Secondary Economic Sector
Making products from natural resources. Examples: Manufacturing and Building. Significant growth from the 1840s to the 1960s, Wages vary greatly.
Tertiary Economic Sector
Providing information and services to people. Examples: Retail sales, Medicine, and Housekeeping. A small part of the economy until the mid-1900s, Most people in the U.S. labor force today, Wages vary widely.
Quaternary Economy Sector
Managing and processing information. Examples: Financial analysis, Software development, and Data science. Small percentage of employees, Most jobs require advanced education or technical skills, High wages, Considered part of the tertiary sector until recently.
Quinary Economic Sector
Creating information and making high-level decisions. Examples: Research and Top managers in corporations or government. Very small percentage of employees, Very high income, Decisions can affect millions of people, Considered part of the tertiary sector until recently.

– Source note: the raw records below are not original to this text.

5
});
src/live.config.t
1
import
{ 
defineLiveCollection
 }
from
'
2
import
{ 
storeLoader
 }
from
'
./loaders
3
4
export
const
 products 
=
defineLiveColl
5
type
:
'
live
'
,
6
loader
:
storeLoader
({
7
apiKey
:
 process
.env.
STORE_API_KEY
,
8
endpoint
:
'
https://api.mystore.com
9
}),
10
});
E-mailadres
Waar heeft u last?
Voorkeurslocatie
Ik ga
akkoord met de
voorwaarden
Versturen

Structural Changes in Economies (Chart)
Periphery: Primary is high, Secondary and Tertiary is low, Quaternary and Quinary don’t exist.
Semiperiphery: Primary lowers, Secondary grows with Tertiary but ends up plateauing, Quaternary and Quinary begin to exist.

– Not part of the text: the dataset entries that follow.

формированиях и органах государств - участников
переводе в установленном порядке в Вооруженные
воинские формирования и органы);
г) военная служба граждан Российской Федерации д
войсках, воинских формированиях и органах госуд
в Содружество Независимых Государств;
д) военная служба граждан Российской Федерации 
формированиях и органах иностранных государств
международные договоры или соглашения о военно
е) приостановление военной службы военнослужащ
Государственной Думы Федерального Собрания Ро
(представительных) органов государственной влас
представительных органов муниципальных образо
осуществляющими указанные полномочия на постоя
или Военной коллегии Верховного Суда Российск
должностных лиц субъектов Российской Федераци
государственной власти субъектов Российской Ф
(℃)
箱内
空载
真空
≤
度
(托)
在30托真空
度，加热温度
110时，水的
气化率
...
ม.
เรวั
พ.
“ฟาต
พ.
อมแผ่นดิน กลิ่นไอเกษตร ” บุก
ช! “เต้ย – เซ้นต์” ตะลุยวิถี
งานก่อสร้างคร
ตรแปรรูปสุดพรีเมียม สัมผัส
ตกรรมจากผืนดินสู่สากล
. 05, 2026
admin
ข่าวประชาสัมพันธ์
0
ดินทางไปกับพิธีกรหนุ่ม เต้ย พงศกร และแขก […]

Core: Primary is low, Secondary has lowered as well, Tertiary is the highest almost as high as Primary is in periphery, Quaternary and Quinary are growing.
Labor Force by Sectors (Chart)
US: Primary is a tiny sliver, Secondary is around 20%, Tertiary is the rest (big sector of labor force)
China: Primary and Secondary are around the same size and together take up a bit more than half of the labor force, Tertiary is the rest.
Ethiopia: Primary is the majority and takes up around 90% of the chart, Secondary is around 3% of the rest, Tertiary is 7% of the rest.
Multiplier Effect
The potential of a job to produce additional jobs.
Weber’s Least Cost Model
Explains the key decisions made by businesses about where to locate factories. Minimize total cost by minimizing transportation costs, minimizing labor costs, and maximizing agglomeration economies.
Agglomeration
The spatial grouping of several businesses to share costs.
Locational Triangle
The three points of the triangle are the market for a good and two resources needed to make the good.
Bulk-reducing Industry
These types of industries are known as weight-losing, raw material-oriented, or raw-material-dependent industries.
Bulk-gaining Industry
These factories are usually located close to the market. This is so they don’t have to pay large costs for transportation.
Comparing Weber’s Theory to Reality
-Uniformity of Area
-Labor
-Raw Materials
-Number of Products and Markets
-Transportation Costs
-Influences on Location
-Significance of Costs
Labor-oriented Industry
Highly dependent on a workforce and will want to be near a source of those workers.